### Work task
Go through the data and copy every line in which "will" appears.

### Available data
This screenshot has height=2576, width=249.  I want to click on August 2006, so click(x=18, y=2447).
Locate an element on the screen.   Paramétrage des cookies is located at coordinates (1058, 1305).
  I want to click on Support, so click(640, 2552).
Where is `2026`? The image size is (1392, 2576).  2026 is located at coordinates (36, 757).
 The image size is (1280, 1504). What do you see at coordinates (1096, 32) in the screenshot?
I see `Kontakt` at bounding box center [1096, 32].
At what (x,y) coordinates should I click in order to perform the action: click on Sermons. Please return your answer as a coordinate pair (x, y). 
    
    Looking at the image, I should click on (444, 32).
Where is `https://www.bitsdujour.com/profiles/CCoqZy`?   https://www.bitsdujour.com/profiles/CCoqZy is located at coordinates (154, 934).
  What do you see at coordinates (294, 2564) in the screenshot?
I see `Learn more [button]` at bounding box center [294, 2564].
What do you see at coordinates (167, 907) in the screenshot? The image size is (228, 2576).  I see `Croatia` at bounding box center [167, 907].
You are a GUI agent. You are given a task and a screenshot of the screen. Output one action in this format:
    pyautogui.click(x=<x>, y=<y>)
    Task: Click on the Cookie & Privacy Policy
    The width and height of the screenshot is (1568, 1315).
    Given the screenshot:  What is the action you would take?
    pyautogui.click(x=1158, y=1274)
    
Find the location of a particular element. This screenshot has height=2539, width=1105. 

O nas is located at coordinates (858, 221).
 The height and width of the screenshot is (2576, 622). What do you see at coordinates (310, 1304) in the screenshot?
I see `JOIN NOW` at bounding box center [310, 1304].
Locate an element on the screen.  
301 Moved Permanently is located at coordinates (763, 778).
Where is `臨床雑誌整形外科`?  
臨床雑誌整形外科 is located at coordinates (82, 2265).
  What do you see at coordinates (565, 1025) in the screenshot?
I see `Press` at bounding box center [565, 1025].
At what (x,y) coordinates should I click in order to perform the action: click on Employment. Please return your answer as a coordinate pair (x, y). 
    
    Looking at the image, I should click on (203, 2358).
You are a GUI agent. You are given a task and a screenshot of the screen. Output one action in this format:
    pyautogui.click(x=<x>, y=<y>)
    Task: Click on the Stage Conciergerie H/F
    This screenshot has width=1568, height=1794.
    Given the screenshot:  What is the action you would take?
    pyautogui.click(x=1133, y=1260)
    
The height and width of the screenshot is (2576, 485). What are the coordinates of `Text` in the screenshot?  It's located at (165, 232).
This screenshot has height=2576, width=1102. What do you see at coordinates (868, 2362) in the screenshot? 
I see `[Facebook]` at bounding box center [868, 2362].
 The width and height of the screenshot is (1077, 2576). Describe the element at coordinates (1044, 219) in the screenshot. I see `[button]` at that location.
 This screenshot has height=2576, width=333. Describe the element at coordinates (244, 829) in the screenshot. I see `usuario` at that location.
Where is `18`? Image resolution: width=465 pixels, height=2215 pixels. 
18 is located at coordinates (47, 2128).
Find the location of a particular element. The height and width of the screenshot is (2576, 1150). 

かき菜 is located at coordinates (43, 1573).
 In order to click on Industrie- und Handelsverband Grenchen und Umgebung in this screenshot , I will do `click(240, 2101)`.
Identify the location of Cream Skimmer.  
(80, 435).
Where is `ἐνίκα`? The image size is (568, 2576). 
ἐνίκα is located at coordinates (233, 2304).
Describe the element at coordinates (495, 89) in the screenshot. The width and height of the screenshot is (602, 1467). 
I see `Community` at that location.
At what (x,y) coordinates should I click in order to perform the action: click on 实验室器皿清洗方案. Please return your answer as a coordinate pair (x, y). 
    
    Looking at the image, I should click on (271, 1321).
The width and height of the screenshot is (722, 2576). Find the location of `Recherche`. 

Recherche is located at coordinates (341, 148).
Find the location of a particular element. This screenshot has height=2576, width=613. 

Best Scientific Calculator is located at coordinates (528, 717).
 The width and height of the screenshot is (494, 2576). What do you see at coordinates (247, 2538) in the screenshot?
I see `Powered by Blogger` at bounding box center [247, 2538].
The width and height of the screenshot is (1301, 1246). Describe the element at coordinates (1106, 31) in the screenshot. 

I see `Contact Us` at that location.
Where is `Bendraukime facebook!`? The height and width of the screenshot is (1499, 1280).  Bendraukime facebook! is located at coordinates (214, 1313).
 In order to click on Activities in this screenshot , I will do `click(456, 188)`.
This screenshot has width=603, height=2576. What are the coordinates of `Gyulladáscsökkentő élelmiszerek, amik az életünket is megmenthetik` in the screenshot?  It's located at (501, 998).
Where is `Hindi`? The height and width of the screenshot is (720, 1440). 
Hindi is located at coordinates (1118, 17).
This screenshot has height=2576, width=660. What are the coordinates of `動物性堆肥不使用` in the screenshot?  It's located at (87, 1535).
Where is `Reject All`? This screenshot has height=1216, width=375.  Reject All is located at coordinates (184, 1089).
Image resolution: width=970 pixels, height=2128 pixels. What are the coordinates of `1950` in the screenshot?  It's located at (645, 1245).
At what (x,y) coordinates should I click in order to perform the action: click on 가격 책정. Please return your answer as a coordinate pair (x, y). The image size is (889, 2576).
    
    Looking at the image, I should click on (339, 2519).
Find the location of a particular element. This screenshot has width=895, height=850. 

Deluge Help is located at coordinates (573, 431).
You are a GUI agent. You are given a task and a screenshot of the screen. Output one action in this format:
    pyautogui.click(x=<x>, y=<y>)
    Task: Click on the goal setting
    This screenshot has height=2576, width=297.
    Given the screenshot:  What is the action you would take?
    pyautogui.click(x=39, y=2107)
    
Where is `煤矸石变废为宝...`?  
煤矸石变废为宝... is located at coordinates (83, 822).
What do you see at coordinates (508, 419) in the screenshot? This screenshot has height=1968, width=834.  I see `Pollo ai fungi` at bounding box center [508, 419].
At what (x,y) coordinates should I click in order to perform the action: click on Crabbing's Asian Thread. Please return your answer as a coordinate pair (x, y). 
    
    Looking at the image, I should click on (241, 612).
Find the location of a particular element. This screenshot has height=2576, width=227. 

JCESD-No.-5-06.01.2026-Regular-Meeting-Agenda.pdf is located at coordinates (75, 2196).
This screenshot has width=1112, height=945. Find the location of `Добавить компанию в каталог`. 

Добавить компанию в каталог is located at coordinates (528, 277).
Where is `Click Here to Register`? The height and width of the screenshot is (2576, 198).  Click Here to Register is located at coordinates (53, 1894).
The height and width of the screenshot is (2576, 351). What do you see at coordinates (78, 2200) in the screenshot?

### Finished exercise
 In order to click on Industrie- und Handelsverband Grenchen und Umgebung in this screenshot , I will do `click(240, 2101)`.
 In order to click on Activities in this screenshot , I will do `click(456, 188)`.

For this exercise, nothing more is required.